Your robot vacuum cleaner decides that it’s tired of working and starts running after your pets while loudly pronouncing all kinds of insults and vulgarities. This is what has happened to a group of citizens in several cities in the United States, who experienced a curious version of the technological apocalypse in their homes last May.
A group of hackers managed to gain access to several Ecovacs brand robot vacuum cleaners, which are also sold in Spain, and control the machine as well as have access to the camera and microphone that these domestic robots incorporate.
They did this through a credential stuffing attack, and to the surprise of its owners, the hackers were able to speak into the device’s microphone, access which they used to swear and racially abuse, as well as control the robot’s movement at home and give it a scare some pet. “It sounded like a choppy radio signal or something like that,” “fragments of a voice could be heard,” says one of those affected.
Specifically, the affected devices were Ecovacs Deebot X2 models, robot vacuum cleaners similar to the Roomba, better known in Spain.
The security flaws that were used as vulnerabilities to access these devices have been known since 2023, when they were discussed in a presentation during the DEF CON cybersecurity conference. After this intervention, Ecovacs stated that they had already solved the problem.
However, as a recent ABC News report reveals, several Ecovacs models are still vulnerable, and can be hacked and their camera accessed, recording everything that happens in the home without emitting the camera activation warning sound. The fisheye format of their cameras also allows the hacker to record the faces of their owners.
Via Bluetooth
In this ABC News report, a researcher manages to exploit a vulnerability through Bluetooth, having to be at least within a 100-meter radius of the robot vacuum cleaner. That is, the cybercriminal must be physically nearby. Once gaining access to the machine, cybercriminals could obtain data from devices connected to the WiFi network, as well as access home maps stored on the robot.
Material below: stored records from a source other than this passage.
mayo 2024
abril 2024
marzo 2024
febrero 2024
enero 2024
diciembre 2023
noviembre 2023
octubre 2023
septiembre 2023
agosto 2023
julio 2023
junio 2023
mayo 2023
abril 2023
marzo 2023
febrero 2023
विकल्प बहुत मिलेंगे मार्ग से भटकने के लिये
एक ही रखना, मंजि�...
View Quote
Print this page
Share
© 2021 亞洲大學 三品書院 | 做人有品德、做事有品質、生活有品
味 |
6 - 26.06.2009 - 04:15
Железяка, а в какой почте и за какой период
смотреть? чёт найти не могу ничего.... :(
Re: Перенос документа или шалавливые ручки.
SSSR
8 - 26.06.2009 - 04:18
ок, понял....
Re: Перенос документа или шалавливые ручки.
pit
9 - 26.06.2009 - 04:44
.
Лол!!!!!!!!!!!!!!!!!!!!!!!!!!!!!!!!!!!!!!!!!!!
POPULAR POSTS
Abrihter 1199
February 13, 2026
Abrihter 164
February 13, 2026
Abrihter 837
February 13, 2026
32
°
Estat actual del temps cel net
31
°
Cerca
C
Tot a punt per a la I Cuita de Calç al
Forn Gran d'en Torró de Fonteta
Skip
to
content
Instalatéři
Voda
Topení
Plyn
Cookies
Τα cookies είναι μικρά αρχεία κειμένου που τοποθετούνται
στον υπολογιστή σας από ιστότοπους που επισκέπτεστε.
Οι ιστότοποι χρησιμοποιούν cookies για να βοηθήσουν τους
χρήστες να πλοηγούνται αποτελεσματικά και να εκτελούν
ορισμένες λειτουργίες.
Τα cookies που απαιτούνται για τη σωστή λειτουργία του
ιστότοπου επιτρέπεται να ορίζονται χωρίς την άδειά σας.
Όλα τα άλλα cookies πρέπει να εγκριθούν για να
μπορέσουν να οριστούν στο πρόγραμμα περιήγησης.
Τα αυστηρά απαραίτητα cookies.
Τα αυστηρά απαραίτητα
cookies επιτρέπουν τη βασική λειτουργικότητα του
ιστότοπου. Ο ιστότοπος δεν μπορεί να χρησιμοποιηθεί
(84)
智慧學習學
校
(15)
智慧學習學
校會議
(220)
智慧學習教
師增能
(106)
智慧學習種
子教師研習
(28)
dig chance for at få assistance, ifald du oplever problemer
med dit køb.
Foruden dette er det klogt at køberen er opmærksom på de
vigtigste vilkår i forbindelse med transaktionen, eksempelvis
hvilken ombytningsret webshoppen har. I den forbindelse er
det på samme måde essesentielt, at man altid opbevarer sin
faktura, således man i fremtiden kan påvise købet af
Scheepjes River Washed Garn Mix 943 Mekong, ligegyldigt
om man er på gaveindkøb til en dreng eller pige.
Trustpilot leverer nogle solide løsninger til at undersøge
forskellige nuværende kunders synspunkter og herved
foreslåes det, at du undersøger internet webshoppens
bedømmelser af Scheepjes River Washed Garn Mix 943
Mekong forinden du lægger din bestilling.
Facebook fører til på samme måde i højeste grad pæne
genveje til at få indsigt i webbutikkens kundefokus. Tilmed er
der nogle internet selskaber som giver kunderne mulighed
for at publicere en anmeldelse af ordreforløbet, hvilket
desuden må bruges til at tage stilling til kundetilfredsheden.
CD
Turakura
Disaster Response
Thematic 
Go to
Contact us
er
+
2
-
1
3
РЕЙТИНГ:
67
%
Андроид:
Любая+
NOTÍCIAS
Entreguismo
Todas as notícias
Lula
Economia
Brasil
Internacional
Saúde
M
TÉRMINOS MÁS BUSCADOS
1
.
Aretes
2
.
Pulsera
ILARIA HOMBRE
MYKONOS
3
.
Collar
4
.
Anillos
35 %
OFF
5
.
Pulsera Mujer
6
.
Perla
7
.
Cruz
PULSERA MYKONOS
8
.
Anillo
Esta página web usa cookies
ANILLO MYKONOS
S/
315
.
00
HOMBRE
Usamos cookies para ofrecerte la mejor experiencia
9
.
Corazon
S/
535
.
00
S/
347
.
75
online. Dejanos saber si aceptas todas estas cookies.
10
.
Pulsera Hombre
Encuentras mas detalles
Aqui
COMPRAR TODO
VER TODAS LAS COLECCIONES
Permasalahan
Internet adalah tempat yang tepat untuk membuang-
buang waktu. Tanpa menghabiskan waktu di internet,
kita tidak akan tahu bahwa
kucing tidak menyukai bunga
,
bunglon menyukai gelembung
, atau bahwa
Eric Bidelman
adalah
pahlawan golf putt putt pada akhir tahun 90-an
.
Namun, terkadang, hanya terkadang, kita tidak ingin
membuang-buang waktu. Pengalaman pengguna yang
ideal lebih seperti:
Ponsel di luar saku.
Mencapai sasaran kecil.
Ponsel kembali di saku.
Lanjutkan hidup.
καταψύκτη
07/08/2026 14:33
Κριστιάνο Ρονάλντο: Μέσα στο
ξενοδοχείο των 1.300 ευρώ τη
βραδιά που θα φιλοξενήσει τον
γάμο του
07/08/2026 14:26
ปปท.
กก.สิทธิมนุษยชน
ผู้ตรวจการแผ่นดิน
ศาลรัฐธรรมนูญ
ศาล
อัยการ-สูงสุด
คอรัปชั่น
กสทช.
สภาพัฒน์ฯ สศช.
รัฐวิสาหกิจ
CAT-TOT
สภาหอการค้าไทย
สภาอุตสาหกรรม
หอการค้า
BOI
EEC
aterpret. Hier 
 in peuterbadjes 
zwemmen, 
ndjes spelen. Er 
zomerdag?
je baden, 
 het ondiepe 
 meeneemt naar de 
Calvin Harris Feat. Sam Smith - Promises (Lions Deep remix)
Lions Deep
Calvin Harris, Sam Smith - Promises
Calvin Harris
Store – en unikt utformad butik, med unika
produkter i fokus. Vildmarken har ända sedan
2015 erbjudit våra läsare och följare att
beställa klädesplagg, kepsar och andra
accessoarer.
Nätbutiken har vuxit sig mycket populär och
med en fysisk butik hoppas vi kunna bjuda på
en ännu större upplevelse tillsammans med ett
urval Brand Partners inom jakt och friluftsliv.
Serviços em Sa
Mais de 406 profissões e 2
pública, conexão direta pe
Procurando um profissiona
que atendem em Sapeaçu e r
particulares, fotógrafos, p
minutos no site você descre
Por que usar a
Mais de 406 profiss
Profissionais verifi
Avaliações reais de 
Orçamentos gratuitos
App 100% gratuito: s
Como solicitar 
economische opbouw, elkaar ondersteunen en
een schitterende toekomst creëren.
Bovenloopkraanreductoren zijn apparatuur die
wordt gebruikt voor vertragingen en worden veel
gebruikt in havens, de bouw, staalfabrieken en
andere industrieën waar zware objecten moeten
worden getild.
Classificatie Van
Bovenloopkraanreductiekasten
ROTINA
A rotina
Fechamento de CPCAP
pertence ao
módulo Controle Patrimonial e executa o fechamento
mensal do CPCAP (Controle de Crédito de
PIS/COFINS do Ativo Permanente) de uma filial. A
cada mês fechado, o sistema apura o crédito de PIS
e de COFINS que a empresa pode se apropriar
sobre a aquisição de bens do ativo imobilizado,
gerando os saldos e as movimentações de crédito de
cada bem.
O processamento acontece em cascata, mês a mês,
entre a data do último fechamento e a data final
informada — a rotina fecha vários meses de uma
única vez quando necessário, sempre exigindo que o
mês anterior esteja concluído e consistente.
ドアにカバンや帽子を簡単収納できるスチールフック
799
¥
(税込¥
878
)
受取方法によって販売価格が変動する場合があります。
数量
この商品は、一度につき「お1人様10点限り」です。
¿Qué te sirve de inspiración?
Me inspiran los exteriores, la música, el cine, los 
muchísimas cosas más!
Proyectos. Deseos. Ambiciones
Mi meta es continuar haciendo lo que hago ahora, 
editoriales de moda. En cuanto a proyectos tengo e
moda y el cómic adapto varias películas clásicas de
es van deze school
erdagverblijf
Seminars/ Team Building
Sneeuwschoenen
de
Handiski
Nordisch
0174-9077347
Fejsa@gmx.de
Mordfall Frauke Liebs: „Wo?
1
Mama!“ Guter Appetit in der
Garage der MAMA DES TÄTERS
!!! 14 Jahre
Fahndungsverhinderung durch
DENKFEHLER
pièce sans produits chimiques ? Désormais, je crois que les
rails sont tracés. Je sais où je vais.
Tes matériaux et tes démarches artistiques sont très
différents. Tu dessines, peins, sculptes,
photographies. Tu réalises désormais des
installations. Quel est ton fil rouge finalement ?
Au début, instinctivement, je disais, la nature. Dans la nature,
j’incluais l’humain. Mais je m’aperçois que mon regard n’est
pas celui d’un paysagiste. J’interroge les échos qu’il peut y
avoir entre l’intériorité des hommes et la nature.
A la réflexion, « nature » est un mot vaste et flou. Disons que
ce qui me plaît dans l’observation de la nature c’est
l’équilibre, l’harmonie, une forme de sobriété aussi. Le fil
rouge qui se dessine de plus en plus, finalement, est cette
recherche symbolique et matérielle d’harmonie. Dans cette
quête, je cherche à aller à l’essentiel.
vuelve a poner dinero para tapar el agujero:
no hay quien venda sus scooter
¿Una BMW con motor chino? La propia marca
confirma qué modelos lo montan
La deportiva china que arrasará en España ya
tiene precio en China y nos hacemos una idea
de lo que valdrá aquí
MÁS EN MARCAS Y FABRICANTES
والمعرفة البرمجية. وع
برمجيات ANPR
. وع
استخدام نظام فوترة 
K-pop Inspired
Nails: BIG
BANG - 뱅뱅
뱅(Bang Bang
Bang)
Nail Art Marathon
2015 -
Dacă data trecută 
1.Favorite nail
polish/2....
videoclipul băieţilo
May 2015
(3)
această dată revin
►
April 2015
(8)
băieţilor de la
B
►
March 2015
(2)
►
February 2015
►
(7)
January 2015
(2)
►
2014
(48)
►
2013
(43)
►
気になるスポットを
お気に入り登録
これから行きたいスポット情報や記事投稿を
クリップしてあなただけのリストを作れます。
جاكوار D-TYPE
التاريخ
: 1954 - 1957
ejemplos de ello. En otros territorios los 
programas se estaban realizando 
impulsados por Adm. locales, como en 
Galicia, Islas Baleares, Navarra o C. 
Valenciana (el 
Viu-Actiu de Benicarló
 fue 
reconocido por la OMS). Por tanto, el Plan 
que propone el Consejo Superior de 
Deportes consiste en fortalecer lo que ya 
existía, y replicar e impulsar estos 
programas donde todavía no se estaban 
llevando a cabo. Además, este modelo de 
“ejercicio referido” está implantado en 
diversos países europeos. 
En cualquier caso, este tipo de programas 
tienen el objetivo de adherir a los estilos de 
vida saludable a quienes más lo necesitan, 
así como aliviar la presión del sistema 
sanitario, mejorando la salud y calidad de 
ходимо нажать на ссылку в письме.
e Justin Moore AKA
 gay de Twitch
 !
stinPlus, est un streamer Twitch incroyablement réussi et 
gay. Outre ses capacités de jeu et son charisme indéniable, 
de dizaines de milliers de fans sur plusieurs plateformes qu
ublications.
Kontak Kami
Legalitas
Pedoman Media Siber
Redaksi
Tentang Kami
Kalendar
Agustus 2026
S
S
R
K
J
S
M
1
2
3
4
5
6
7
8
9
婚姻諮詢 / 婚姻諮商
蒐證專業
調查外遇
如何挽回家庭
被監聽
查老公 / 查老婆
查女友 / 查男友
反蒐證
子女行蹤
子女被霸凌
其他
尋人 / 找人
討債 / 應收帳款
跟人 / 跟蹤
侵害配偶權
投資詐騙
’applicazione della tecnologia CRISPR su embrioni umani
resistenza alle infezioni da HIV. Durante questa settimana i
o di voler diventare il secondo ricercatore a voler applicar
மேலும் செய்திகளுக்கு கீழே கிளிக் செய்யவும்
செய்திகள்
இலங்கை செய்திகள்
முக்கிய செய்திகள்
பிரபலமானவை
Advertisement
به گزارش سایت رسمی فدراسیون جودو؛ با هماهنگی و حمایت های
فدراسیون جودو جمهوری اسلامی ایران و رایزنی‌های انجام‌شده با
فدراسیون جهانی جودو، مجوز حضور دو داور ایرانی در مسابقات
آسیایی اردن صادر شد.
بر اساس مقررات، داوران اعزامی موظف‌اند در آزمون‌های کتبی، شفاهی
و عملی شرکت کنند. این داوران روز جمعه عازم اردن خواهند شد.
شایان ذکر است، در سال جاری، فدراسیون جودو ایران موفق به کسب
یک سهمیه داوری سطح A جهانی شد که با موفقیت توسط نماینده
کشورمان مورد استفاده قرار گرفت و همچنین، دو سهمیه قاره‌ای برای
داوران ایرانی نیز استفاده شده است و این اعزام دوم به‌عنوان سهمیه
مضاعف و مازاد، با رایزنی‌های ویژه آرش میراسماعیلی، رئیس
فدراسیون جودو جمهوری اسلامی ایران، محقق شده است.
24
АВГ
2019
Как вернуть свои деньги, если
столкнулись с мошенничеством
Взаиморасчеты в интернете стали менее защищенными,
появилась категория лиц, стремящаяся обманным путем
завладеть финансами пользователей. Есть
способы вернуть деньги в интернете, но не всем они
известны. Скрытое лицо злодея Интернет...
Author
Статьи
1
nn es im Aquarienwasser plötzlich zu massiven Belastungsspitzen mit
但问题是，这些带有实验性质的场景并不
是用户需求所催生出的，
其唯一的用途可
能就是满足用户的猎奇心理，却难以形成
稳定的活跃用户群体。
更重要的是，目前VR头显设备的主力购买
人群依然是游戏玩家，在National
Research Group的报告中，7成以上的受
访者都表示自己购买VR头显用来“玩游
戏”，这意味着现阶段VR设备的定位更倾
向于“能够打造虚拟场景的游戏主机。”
From the Chinese vacuum cleaner manufacturer, they have indicated that they will release a firmware update no later than this November to solve the problem in the Ecovacs Deebot of clients. The Ecovacs X2 sell for over $2,000.
Although researchers Dennis Giese and Braelynn Luedtke tried to access robotic lawn mowers of the same brand last August, controlling these machines was more difficult because they restart every night. The models studied are: Ecovacs Deebot 900 Series, Ecovacs Deebot N8/T8, Ecovacs Deebot N9/T9, Ecovacs Deebot N10/T10, Ecovacs Deebot X1, Ecovacs Deebot T20, Ecovacs Deebot X2, Ecovacs Goat G1, Ecovacs Spybot Airbot Z1, Ecovacs Airbot AVA, and the Ecovacs Airbot ANDY.